▶ _Problem requirements_: Retype the lines from the one containing "② テクノロジーの倫理的利用（AI・音声技術）：音声認識や" through the last line of the entries below, exactly and in full, omitting every image.
(Dataset content Opens)
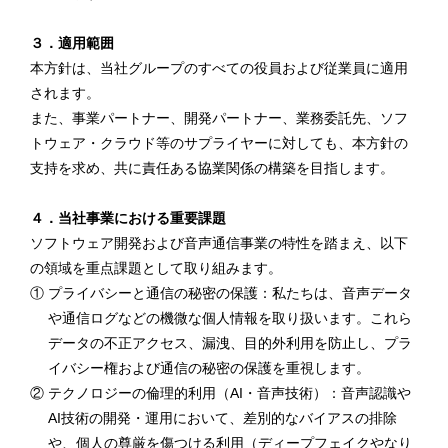
３．適用範囲
本方針は、当社グループのすべての役員および従業員に適用
されます。
また、事業パートナー、開発パートナー、業務委託先、ソフ
トウェア・クラウド等のサプライヤーに対しても、本方針の
支持を求め、共に責任ある協業関係の構築を目指します。
４．当社事業における重要課題
ソフトウェア開発および音声通信事業の特性を踏まえ、以下
の領域を重点課題として取り組みます。
① プライバシーと通信の秘密の保護：私たちは、音声データ
や通信ログなどの機微な個人情報を取り扱います。これら
データの不正アクセス、漏洩、目的外利用を防止し、プラ
イバシー権および通信の秘密の保護を重視します。
② テクノロジーの倫理的利用（AI・音声技術）：音声認識や
AI技術の開発・運用において、差別的なバイアスの排除
や、個人の尊厳を傷つける利用（ディープフェイクやなり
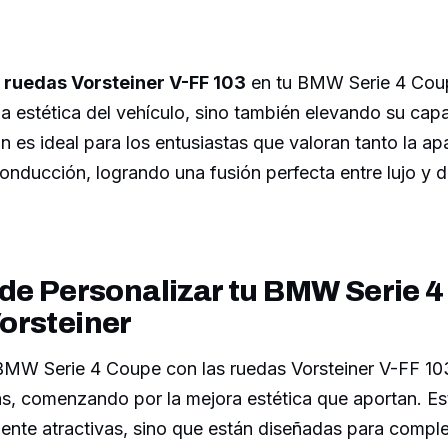
s
ruedas Vorsteiner V-FF 103
en tu BMW Serie 4 Coup
a estética del vehículo, sino también elevando su cap
 es ideal para los entusiastas que valoran tanto la ap
onducción, logrando una fusión perfecta entre lujo y 
de Personalizar tu BMW Serie 4
orsteiner
 BMW Serie 4 Coupe con las ruedas Vorsteiner V-FF 10
as, comenzando por la mejora estética que aportan. Est
mente atractivas, sino que están diseñadas para compl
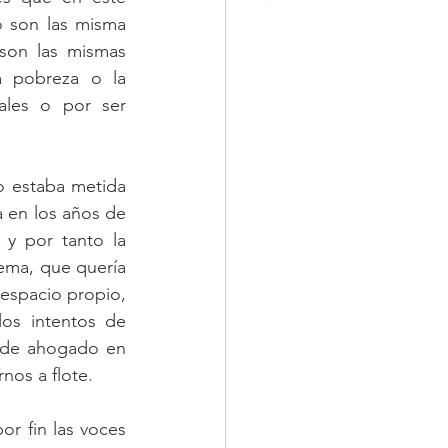
 son las misma 
son las mismas 
a pobreza o la 
ales o por ser 
o estaba metida 
 en los años de 
y por tanto la 
ema, que quería 
spacio propio, 
os intentos de 
 de ahogado en 
os a flote. 
r fin las voces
(Dataset content Closes)
▶ _Solution to the problem_:
② テクノロジーの倫理的利用（AI・音声技術）：音声認識や
AI技術の開発・運用において、差別的なバイアスの排除
や、個人の尊厳を傷つける利用（ディープフェイクやなり
s
ruedas Vorsteiner V-FF 103
en tu BMW Serie 4 Coup
a estética del vehículo, sino también elevando su cap
 es ideal para los entusiastas que valoran tanto la ap
onducción, logrando una fusión perfecta entre lujo y 
de Personalizar tu BMW Serie 4
orsteiner
 BMW Serie 4 Coupe con las ruedas Vorsteiner V-FF 10
as, comenzando por la mejora estética que aportan. Est
mente atractivas, sino que están diseñadas para compl
 son las misma 
son las mismas 
a pobreza o la 
ales o por ser 
o estaba metida 
 en los años de 
y por tanto la 
ema, que quería 
spacio propio, 
os intentos de 
 de ahogado en 
os a flote. 
r fin las voces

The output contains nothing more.